The obj is a global variable which contains the resource. The script must return an object with status and optional message field. The custom health check might return one of the following health statuses:

• Healthy - the resource is healthy
• Progressing - the resource is not healthy yet but still making progress and might be healthy soon
• Degraded - the resource is degraded
• Suspended - the resource is suspended and waiting for some external event to resume (e.g. suspended CronJob or paused Deployment)

By default health typically returns Progressing status.

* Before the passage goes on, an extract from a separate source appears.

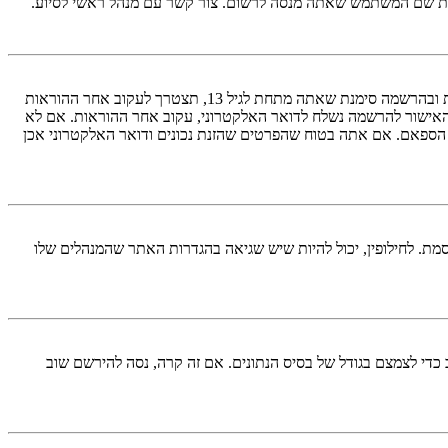
ראשית, בדוק את שם המשתמש והססמה שהזנת. אם הם נכונים, אז כנראה ואת מהדברים הבאים קרה. אם מערכת ה־COPPA פועלת במערכת ובהרשמה סימנת שאתה מתחת לגיל 13, תצטרך לעקוב אחר ההוראות
האישור להרשמה נשלח לדואר האלקטרוני, עקוב אחר ההוראות. אם לא
 הספאם. אם אתה בטוח שהפרטים שהזנת נכונים ודואר האלקטרוני אכן
מת. לחילופין, יכול להיות שיש שגיאה בהגדרות האתר שהמנהלים שלו
די לצמצם בגודל של בסיס הנתונים. אם זה קרה, נסה להירשם שוב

NOTE: As a security measure, access to the standard Lua libraries will be disabled by default. Admins can control access by setting resource.customizations.useOpenLibs.<group_kind>. In the following example, standard libraries are enabled for health check of cert-manager.io/Certificate.

data:
  resource.customizations.useOpenLibs.cert-manager.io_Certificate: "true"
  resource.customizations.health.cert-manager.io_Certificate:
    -- Lua standard libraries are enabled for this script

Way 2. Contribute a Custom Health Check

A health check can be bundled into Argo CD. Custom health check scripts are located in the resource_customizations directory of https://github.com/argoproj/argo-cd. This must have the following directory structure:

argo-cd
|-- resource_customizations
|    |-- your.crd.group.io               # CRD group
|    |    |-- MyKind                     # Resource kind
|    |    |    |-- health.lua            # Health check
|    |    |    |-- health_test.yaml      # Test inputs and expected results
|    |    |    +-- testdata              # Directory with test resource YAML definitions

Each health check must have tests defined in health_test.yaml file. The health_test.yaml is a YAML file with the following structure:

tests:
- healthStatus:
    status: ExpectedStatus
    message: Expected message
  inputPath: testdata/test-resource-definition.yaml

To test the implemented custom health checks, run go test -v ./util/lua/.

The PR#1139 is an example of Cert Manager CRDs custom health check.

Please note that bundled health checks with wildcards are not supported.